Task objective
Please restate, word for word, the lines below that begin at the one with "Cơ sở vật chất IKIGAI hiện" and end at the one with "मई, शनिवार को". Leave out all other lines.

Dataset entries
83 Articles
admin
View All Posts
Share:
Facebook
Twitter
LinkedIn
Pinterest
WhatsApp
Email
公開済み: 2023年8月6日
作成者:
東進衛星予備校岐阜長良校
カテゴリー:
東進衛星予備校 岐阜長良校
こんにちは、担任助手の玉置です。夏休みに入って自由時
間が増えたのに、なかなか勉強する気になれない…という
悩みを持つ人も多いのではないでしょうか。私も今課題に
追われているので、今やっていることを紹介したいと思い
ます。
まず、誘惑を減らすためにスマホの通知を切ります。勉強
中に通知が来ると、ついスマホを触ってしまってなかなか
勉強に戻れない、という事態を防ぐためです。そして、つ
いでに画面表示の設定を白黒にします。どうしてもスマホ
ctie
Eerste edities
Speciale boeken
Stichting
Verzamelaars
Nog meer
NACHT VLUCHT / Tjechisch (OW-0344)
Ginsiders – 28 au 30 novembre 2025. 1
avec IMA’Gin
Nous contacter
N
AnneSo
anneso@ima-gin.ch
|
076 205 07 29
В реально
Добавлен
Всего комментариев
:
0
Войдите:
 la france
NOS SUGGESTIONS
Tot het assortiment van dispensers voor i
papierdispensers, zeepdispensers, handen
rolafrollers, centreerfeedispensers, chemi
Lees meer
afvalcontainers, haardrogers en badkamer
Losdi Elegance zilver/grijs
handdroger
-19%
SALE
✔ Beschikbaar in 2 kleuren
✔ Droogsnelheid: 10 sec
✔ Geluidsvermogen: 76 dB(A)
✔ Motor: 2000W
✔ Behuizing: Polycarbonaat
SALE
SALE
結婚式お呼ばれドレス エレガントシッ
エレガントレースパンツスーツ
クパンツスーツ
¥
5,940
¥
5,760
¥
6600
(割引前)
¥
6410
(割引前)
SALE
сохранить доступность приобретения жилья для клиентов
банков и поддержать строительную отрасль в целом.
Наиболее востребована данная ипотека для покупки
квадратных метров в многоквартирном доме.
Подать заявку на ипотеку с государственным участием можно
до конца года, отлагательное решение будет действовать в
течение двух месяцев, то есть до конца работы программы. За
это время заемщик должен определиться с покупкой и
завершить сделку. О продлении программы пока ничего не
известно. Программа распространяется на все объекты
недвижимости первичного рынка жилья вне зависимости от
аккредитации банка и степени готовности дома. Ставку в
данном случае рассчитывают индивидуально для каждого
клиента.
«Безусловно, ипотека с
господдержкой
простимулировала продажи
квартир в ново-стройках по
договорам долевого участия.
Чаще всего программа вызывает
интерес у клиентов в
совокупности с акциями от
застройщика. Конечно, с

* * *

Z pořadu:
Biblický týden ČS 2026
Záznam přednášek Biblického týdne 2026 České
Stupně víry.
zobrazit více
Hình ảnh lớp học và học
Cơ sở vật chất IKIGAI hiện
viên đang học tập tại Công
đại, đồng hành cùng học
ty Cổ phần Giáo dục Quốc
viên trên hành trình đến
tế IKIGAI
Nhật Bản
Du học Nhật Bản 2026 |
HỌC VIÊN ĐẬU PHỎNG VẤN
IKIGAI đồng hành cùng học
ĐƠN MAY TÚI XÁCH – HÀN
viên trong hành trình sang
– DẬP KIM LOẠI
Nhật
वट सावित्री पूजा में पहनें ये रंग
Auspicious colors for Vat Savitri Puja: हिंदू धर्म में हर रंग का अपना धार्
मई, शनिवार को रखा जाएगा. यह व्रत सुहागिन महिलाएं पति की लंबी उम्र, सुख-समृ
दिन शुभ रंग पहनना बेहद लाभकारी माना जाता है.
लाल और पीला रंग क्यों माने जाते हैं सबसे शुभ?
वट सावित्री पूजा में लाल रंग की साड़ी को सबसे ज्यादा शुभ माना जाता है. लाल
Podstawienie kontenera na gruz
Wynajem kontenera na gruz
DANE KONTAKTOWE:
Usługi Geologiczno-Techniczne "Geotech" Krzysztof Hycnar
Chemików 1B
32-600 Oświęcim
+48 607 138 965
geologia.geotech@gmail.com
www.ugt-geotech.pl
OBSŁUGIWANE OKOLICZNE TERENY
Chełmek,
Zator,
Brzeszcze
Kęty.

Worked solution
Cơ sở vật chất IKIGAI hiện
viên đang học tập tại Công
đại, đồng hành cùng học
ty Cổ phần Giáo dục Quốc
viên trên hành trình đến
tế IKIGAI
Nhật Bản
Du học Nhật Bản 2026 |
HỌC VIÊN ĐẬU PHỎNG VẤN
IKIGAI đồng hành cùng học
ĐƠN MAY TÚI XÁCH – HÀN
viên trong hành trình sang
– DẬP KIM LOẠI
Nhật
वट सावित्री पूजा में पहनें ये रंग
Auspicious colors for Vat Savitri Puja: हिंदू धर्म में हर रंग का अपना धार्
मई, शनिवार को रखा जाएगा. यह व्रत सुहागिन महिलाएं पति की लंबी उम्र, सुख-समृ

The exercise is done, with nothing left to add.